The surgical authority in the United States has started to see the forest for the trees. The American Congress of Obstetricians and Gynecologists (ACOG) recently released a statement (that made national news) announcing their intention to reduce cesarean surgery, especially primary (first) cesareans.

They said, much to the amusement of the natural childbirth community: 

“Evidence now shows that labor actually progresses slower than we thought in the past, so many women might just need a little more time to labor and deliver vaginally instead of moving to a cesarean delivery.”

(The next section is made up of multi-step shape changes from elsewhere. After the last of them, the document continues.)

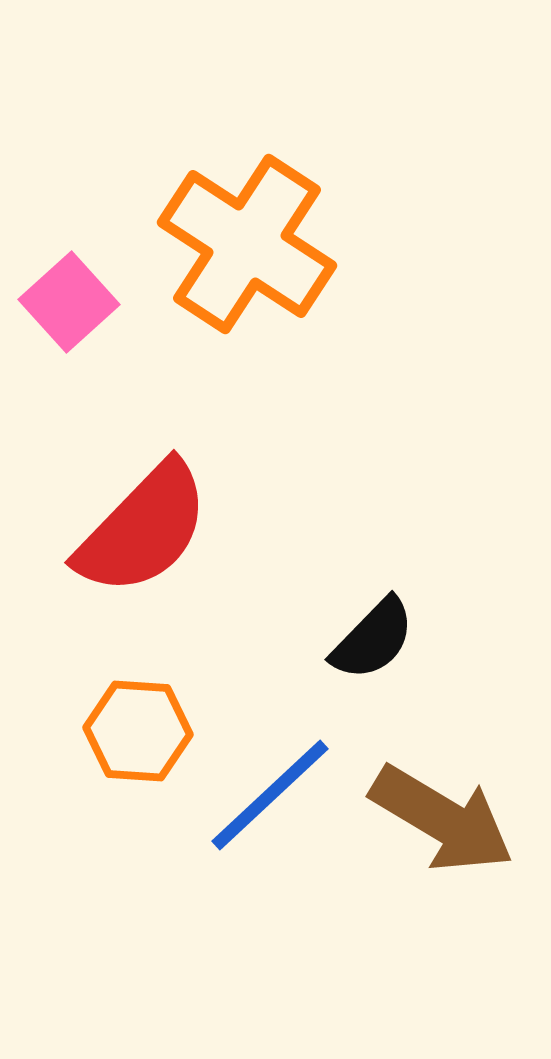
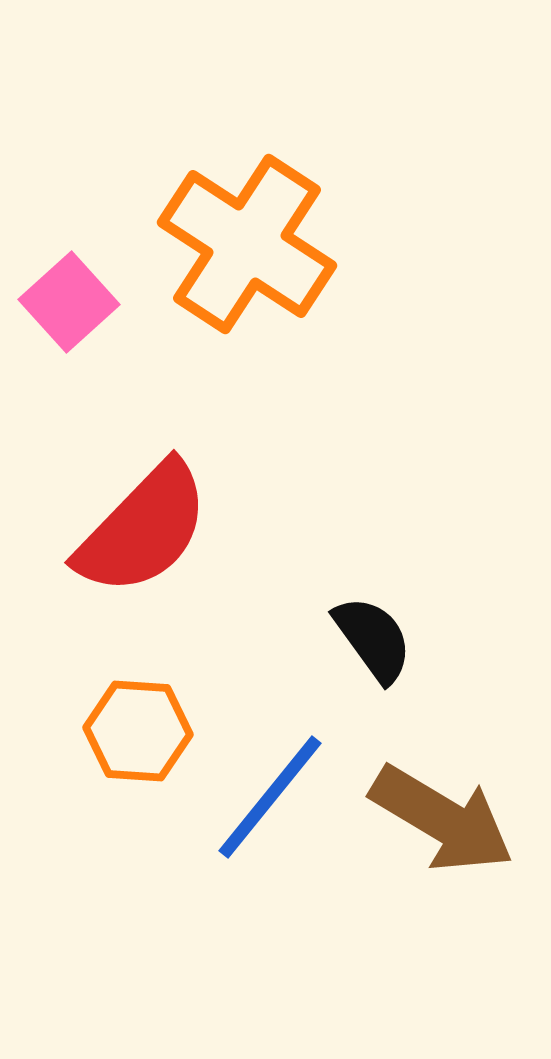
black semicircle: rotated 80 degrees counterclockwise
blue line: moved 2 px down; rotated 8 degrees counterclockwise
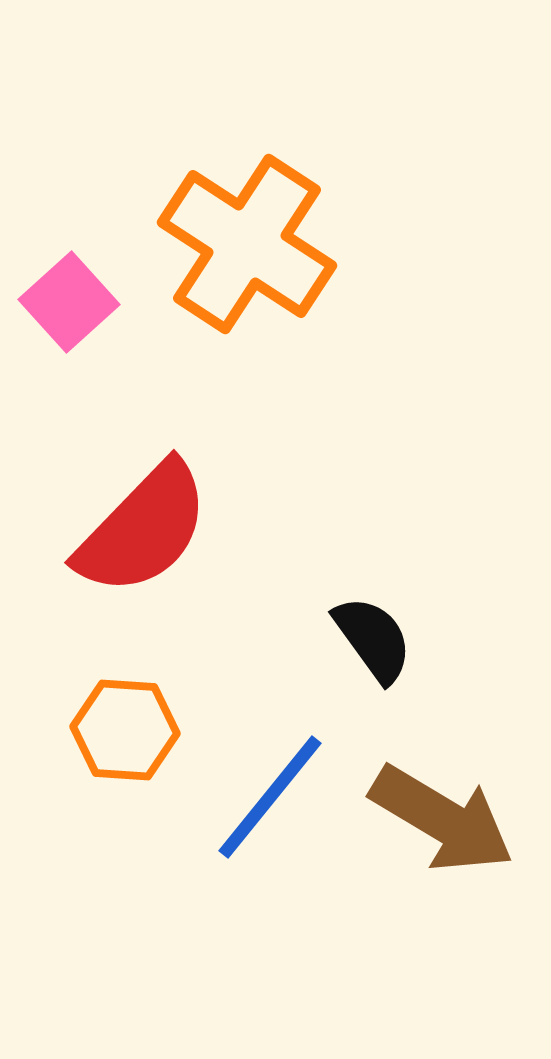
orange hexagon: moved 13 px left, 1 px up
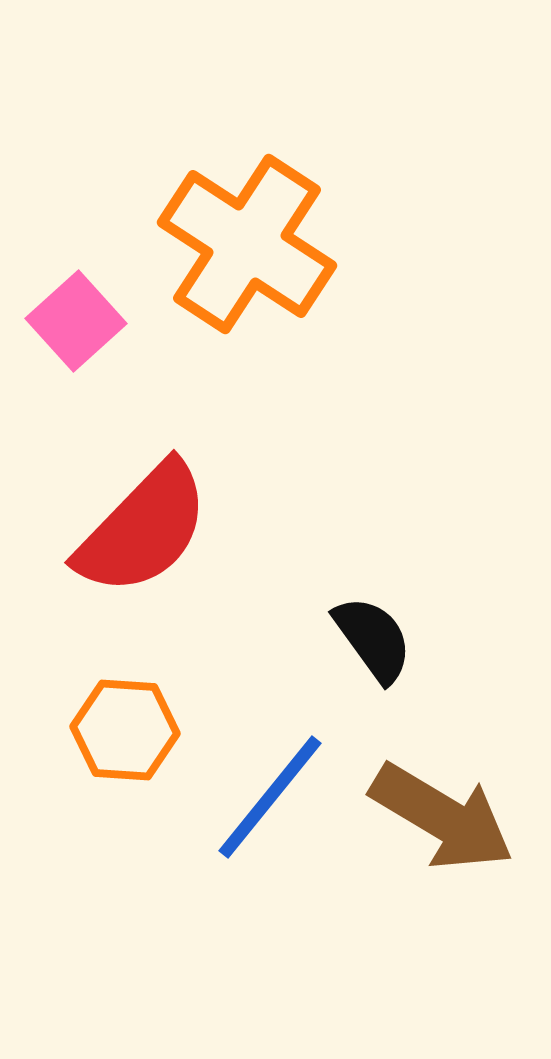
pink square: moved 7 px right, 19 px down
brown arrow: moved 2 px up
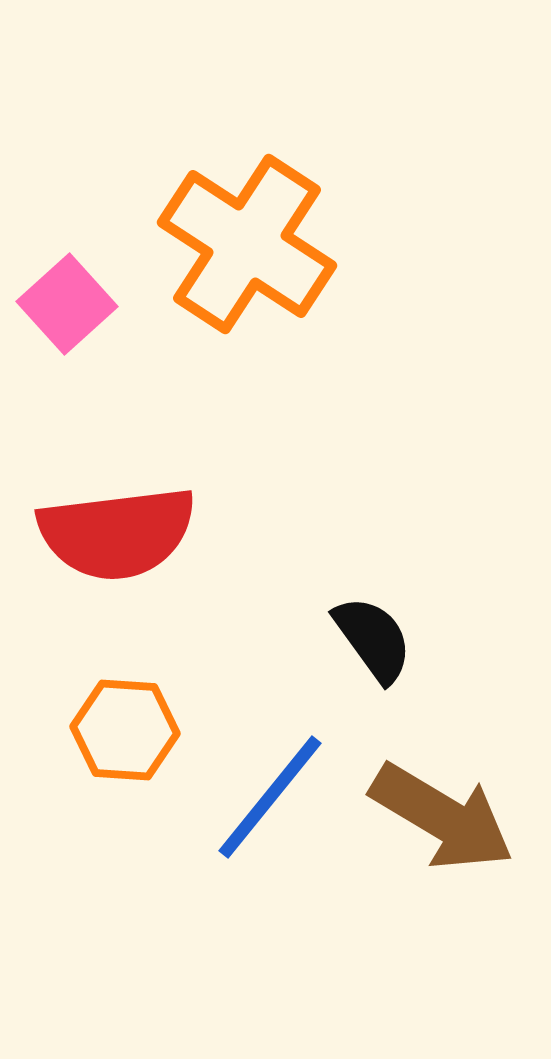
pink square: moved 9 px left, 17 px up
red semicircle: moved 26 px left, 4 px down; rotated 39 degrees clockwise
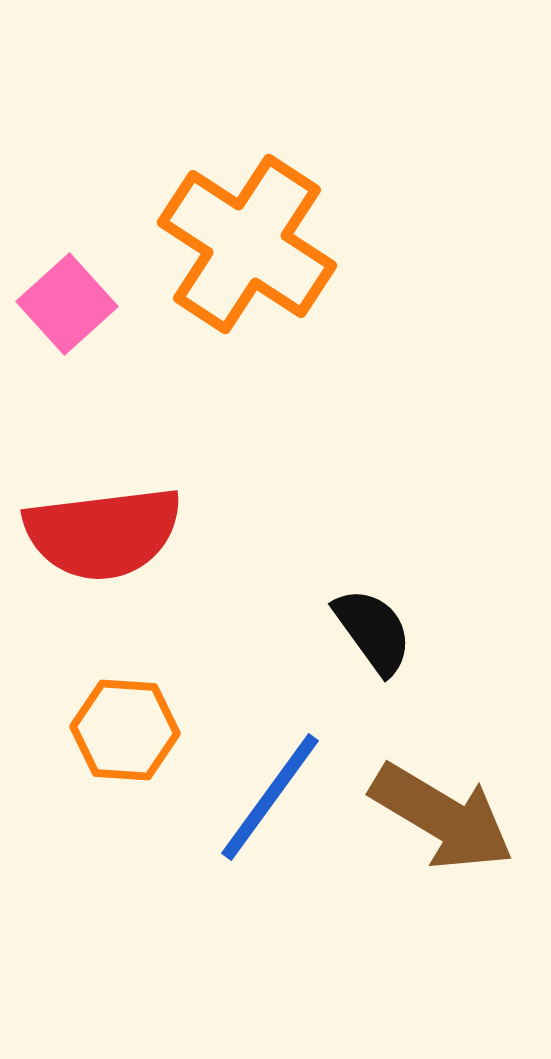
red semicircle: moved 14 px left
black semicircle: moved 8 px up
blue line: rotated 3 degrees counterclockwise
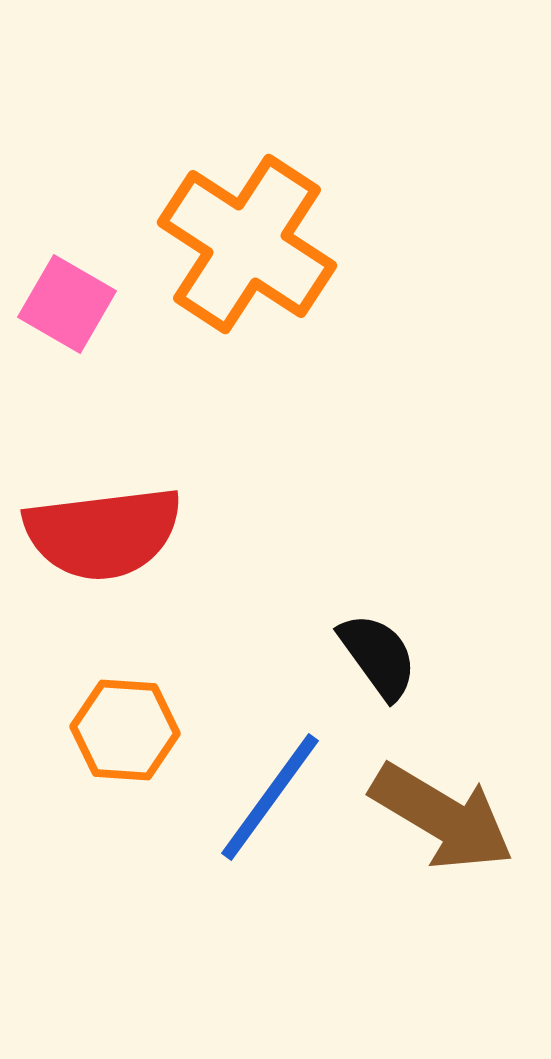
pink square: rotated 18 degrees counterclockwise
black semicircle: moved 5 px right, 25 px down
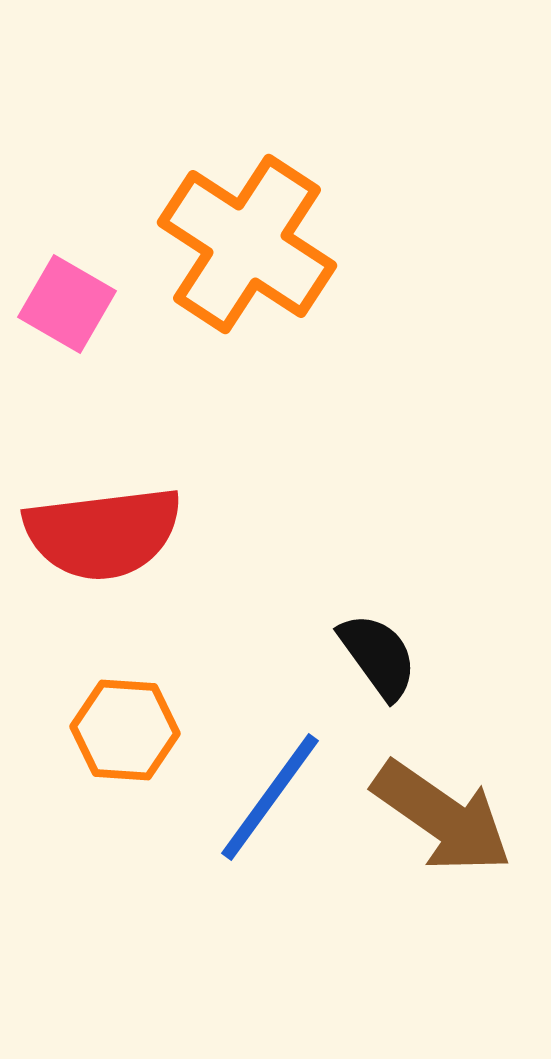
brown arrow: rotated 4 degrees clockwise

Here we have a definite step in the right direction. Maybe even toward empowering someone else to make their own decision. Willingness to educate and wait, to respect a family’s decision about their care, is still far off.It would be great if physicians would exercise their fiduciary responsibility and refer their patients elsewhere for care they cannot or will not give. Women who want a vaginal breech delivery, a solid chance at a VBAC, an upright birth, or any other obstetrical rarity, should be politely sent to another practitioner who is comfortable with that. It is not your doctor or midwife’s job to bully you into the treatment they think is best. It is their job to take care of you and say so if they cannot.

A real care provider would help you make an informed decision. Not pull the dead baby card. Not say “It’s up to you but….blah…blah…brain damage.”

Women and their partners need to do their part to educate themselves about birth ahead of time and to be willing to make decisions for themselves. At the very least, a pregnant woman should know enough and feel confident enough to be able to make an informed decision about choosing her care provider. Who would you believe? A care provider in line with your needs and desires, who you really trust, makes all the difference.